= Zhang Lingsheng =

Ling-Sheng Zhang (張靈生, Pinyin: Zhāng Língshēng; 1863 – ?) was a Chinese evangelist, born in Shandong. Zhang converted to Christianity at the age of thirty seven and became a member of the Presbyterian church for seven years and was then appointed as a Deacon for three years.

In 1909 after hearing a testimony from a church Elder, Ling-sheng went to the Shanghai Apostolic Faith Mission to study. Zhang returned home on 21 December of that same year and entered a church hall one morning in order to pray alone. It was at this time he began experiencing glossolalia, claiming to have been inspired by the Holy Spirit.

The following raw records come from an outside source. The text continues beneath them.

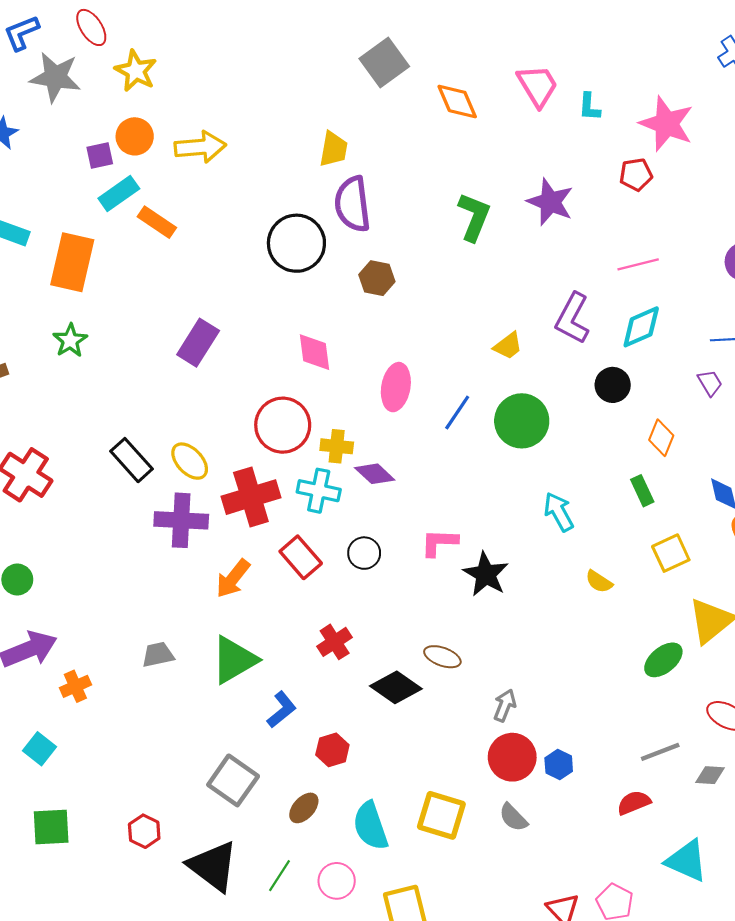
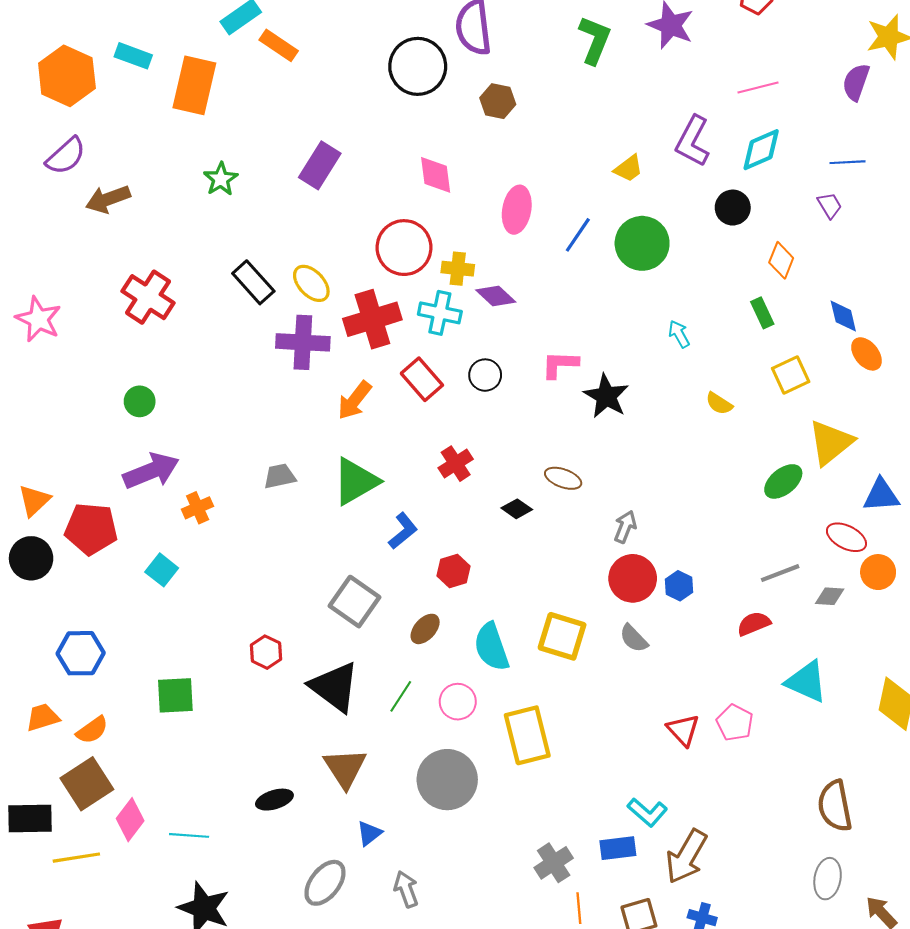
green star: (70, 341) -> (221, 179), moved
cyan arrow: (559, 512) -> (679, 334), size x0.7
black diamond: (396, 687) -> (517, 509), size x0.6
green square: (51, 827) -> (175, 695), moved

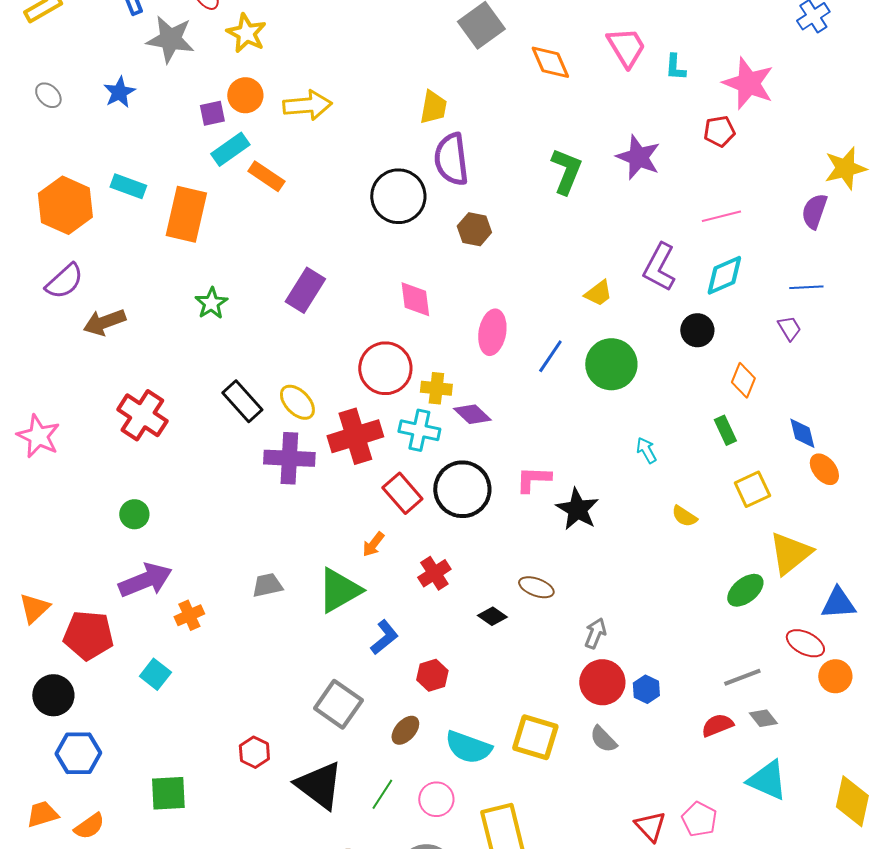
black circle: (485, 375) -> (462, 489), size x1.8
orange arrow: (354, 400) -> (373, 544), moved, size x0.7
black circle: (31, 558) -> (53, 695), moved
gray diamond: (830, 596) -> (763, 718), moved, turned 48
cyan semicircle: (491, 647) -> (468, 747), turned -51

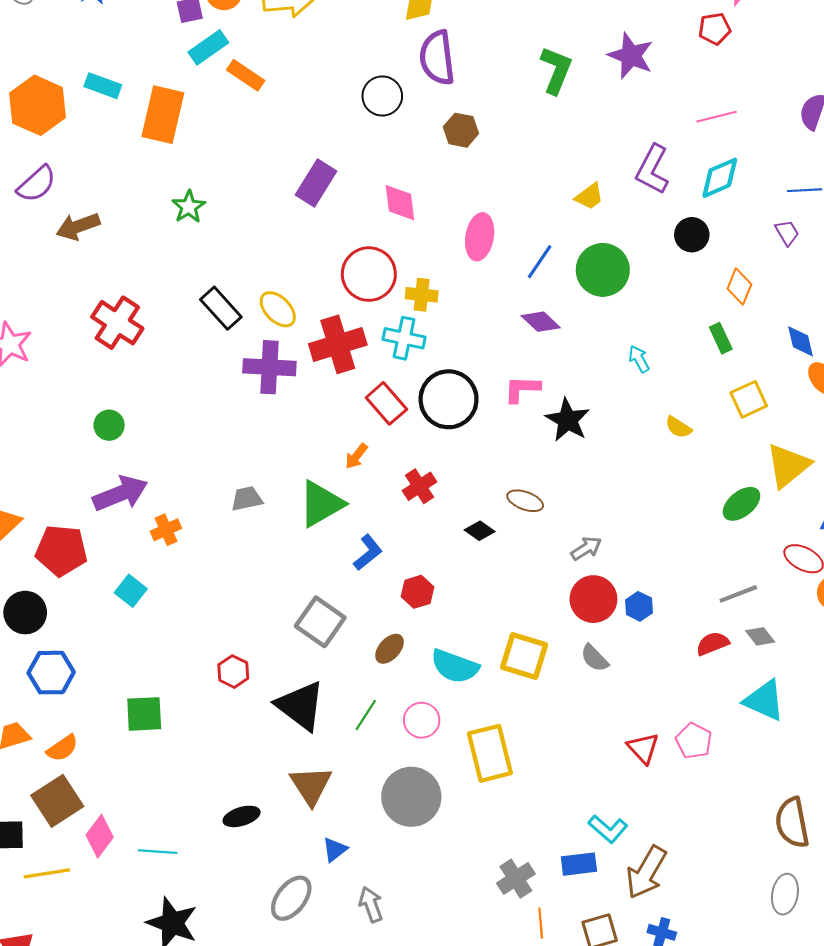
black circle: (398, 196) -> (382, 96), size x0.7
purple rectangle: (305, 290) -> (316, 183), moved
purple diamond: (472, 414) -> (541, 322), moved
gray arrow: (595, 633) -> (586, 548), turned 36

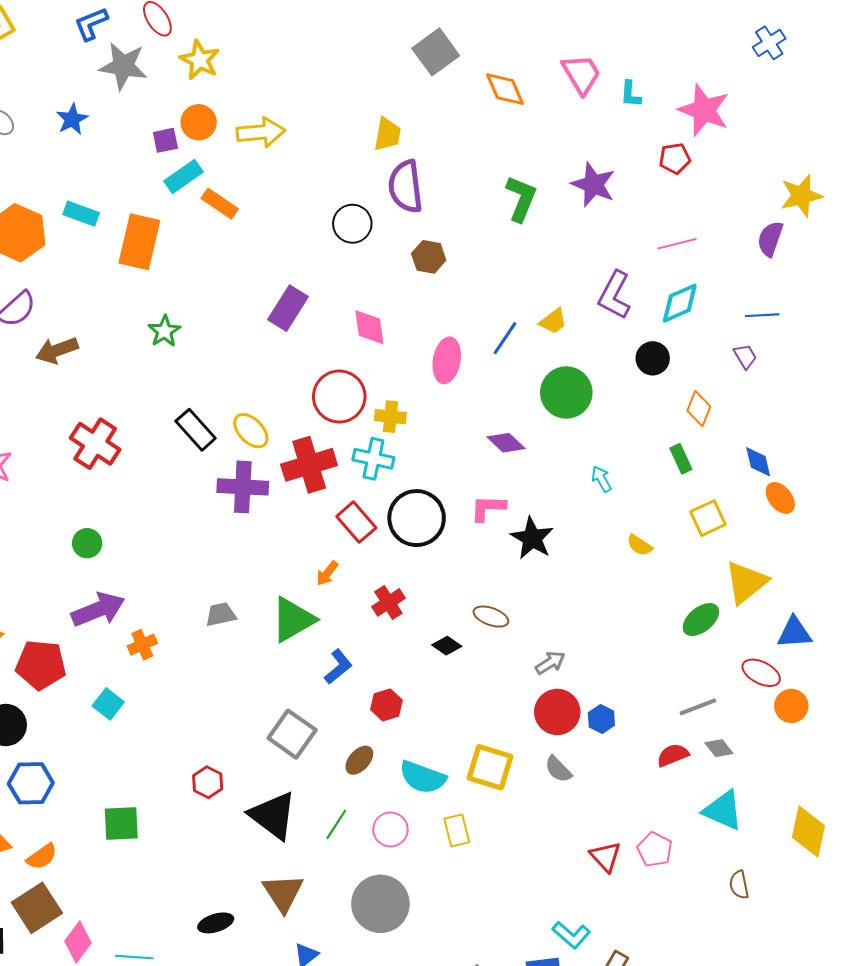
blue line: (540, 262) -> (505, 338), moved
yellow rectangle: (490, 753) -> (457, 831), moved, size x0.6
brown semicircle: (792, 823) -> (739, 885), moved, size x0.6

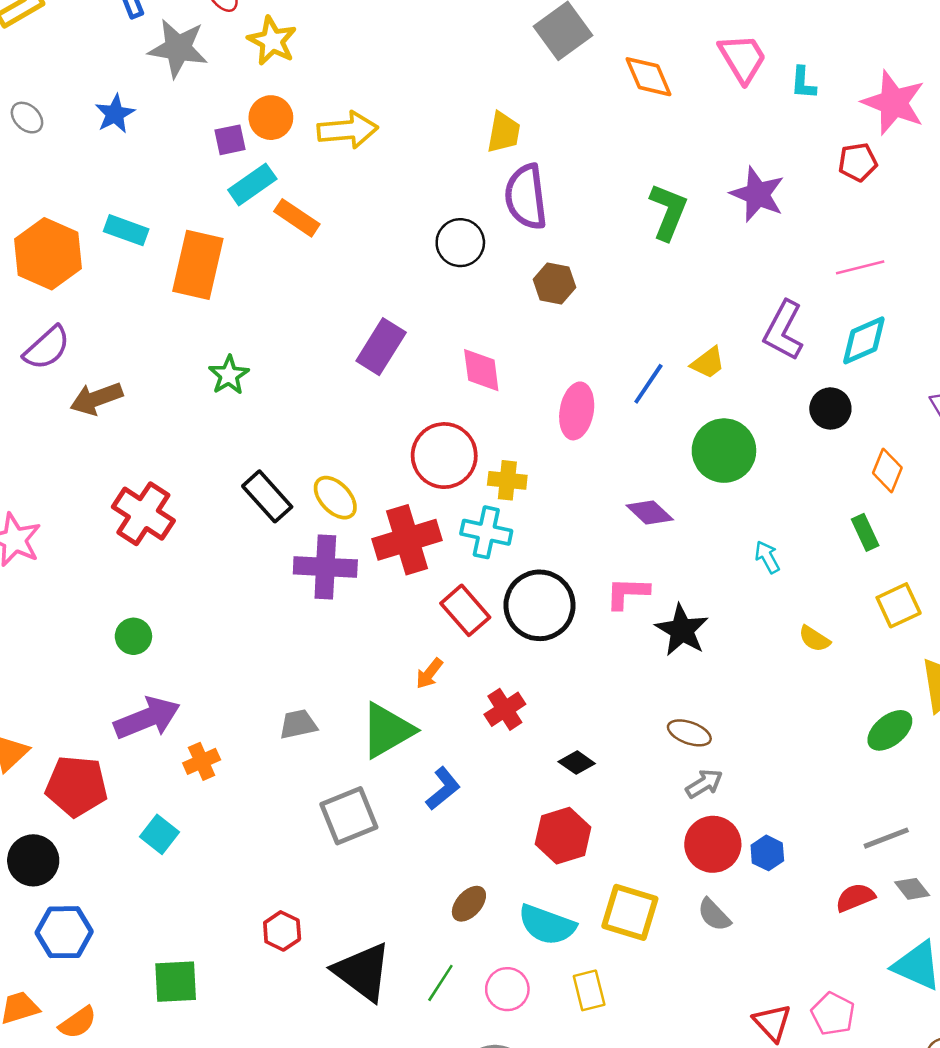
brown ellipse: (491, 617) -> (689, 733), moved
red hexagon: (386, 705) -> (563, 836), moved, size x1.4
gray square: (292, 734) -> (349, 816), moved, turned 33

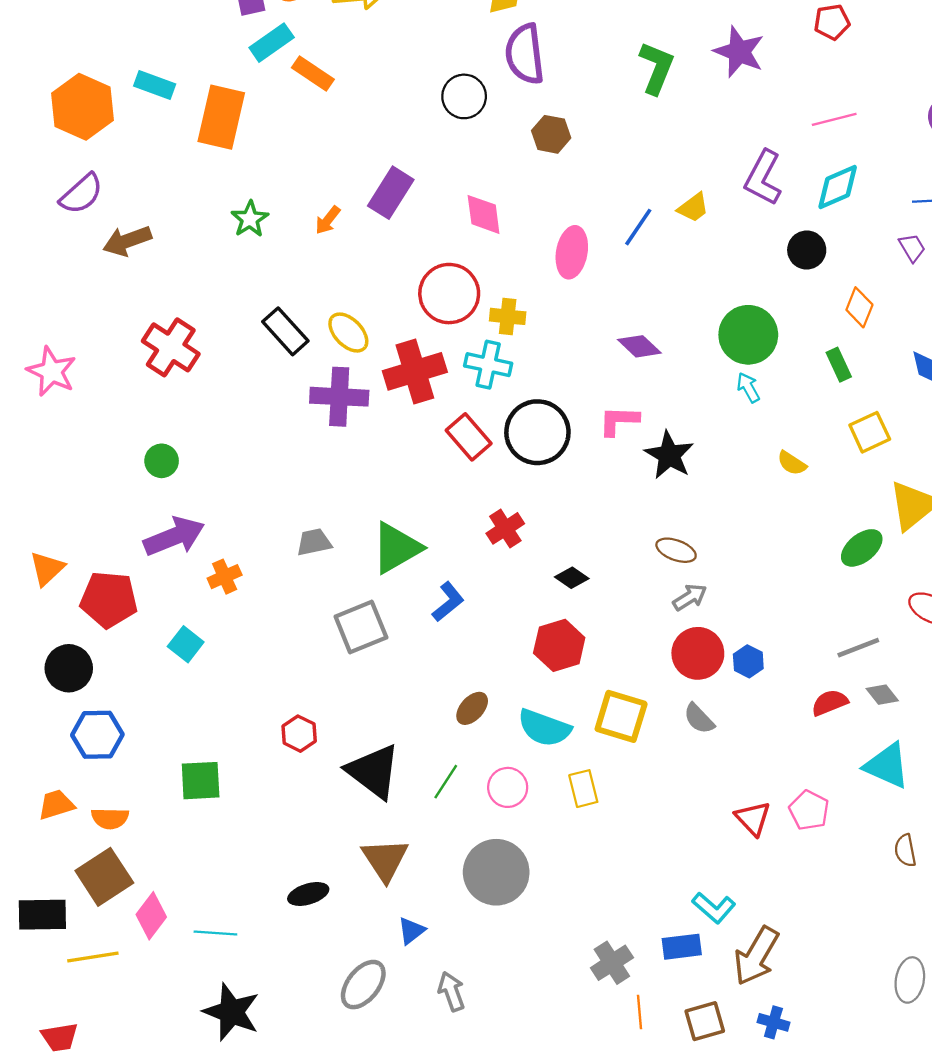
green circle: (724, 451) -> (748, 335), moved
orange arrow: (429, 673) -> (328, 220), moved
orange semicircle: (78, 1023) -> (110, 818), turned 36

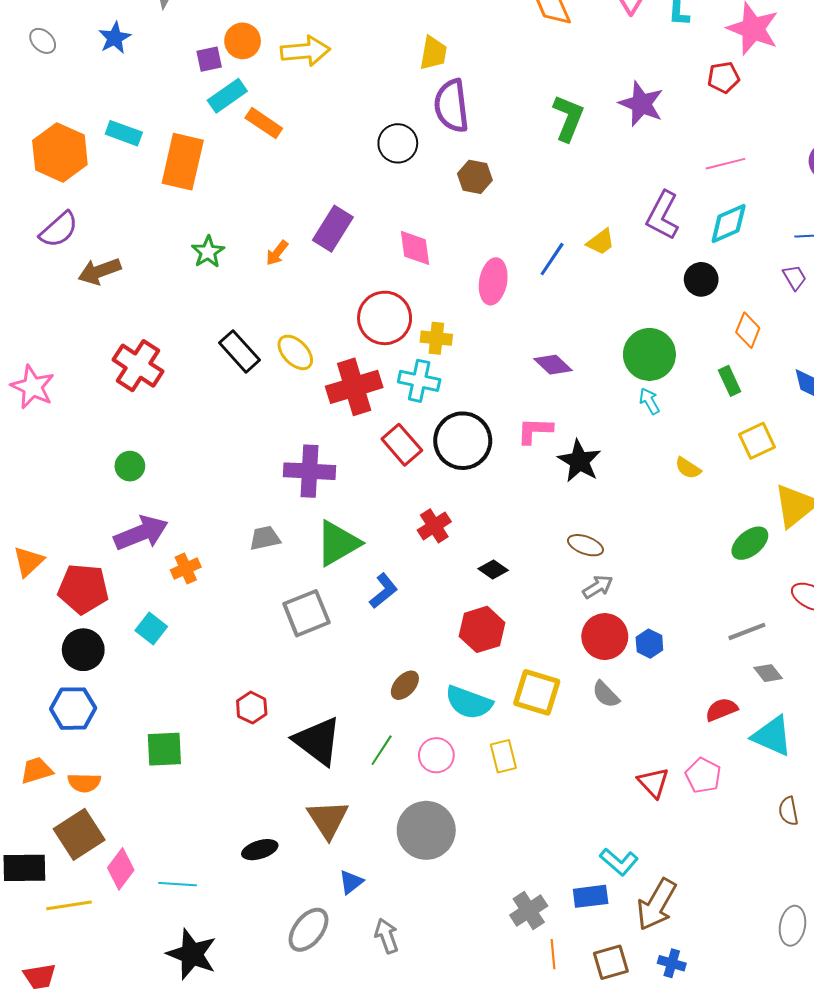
purple cross: (339, 397) -> (309, 471), moved
black circle: (69, 668) -> (83, 650), moved
red semicircle: (830, 703) -> (721, 710), moved

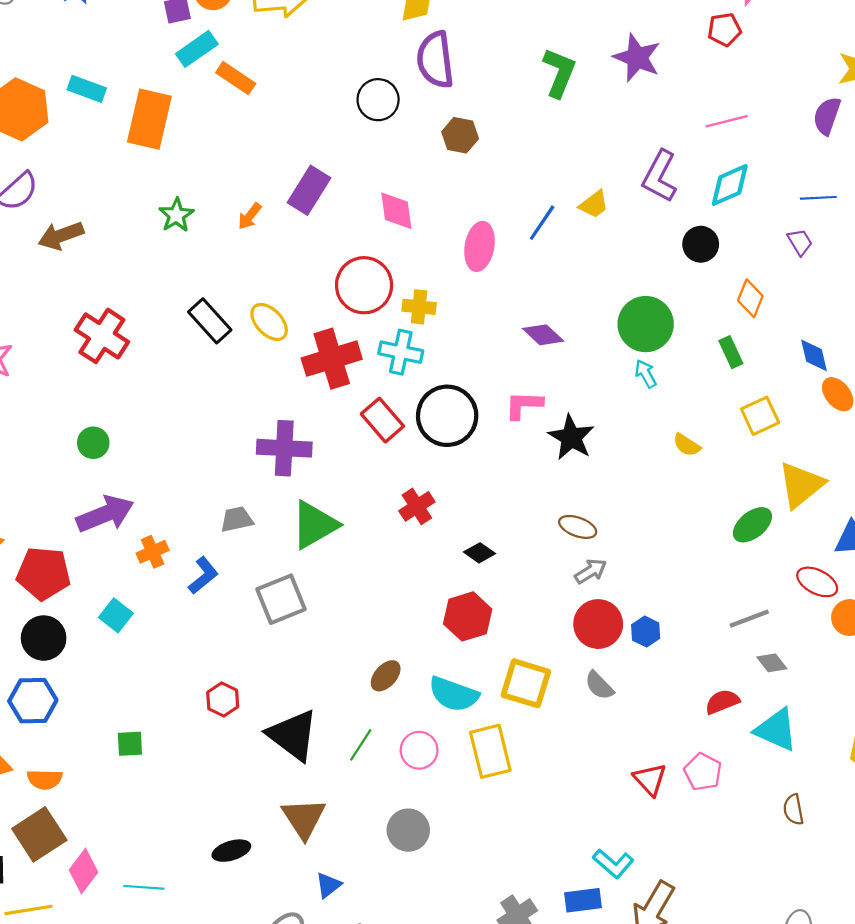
blue L-shape: (384, 591) -> (203, 575), moved
green square: (164, 749) -> (130, 744), size x0.7
yellow rectangle: (503, 756) -> (490, 751), size x1.5
gray circle: (426, 830) -> (408, 830), size x0.7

The following year after closely studying the Seventh-day Adventist doctrines, he subsequently changed his Sabbath services to Saturdays instead of Sunday. During 1913 and 1914 Ling-Sheng began forming the "True Jesus Church" and held services at his home with friends and relatives.

In 1917 Ling-Sheng went to the Church of God in Beijing and there he met an American missionary named Berntsen who also kept the Sabbath on Saturdays and whom preached on issues concerning the baptism of the Holy Spirit. Ling-sheng then accepted the laying on of hands by Berntsen and two other Elders and as a result was ordained as a Deacon.

In the Spring of 1918, Ling-sheng started preaching the gospel of the True Jesus Church in co-operation with Paul Wei, another co-worker. Most of their labour was concentrated in the Northern regions of China. Ling-Sheng later returned to his hometown of Shandong and settled down and became the pastor of the local church.

According to oral source from some priest in True Jesus Church, in his later life, he was experiencing "spiritual laughing" for two years until his death.

==See also==
- Protestant missions in China
- Barnabas Zhang

==Notes ==

1. The Apostolic Faith Mission's three basic faiths were:
  1. Receiving the gift of the Holy Spirit through speaking in tongues,
  2. belief in the One True God instead of Trinity and
  3. performing baptism in the name of the Lord Jesus (instead of the Father and the Holy Spirit).
  4. Berntsen 's Apostolic Faith church also performed feet washing. However his church later changed to the Church of God and later switched again to the Assembly of God.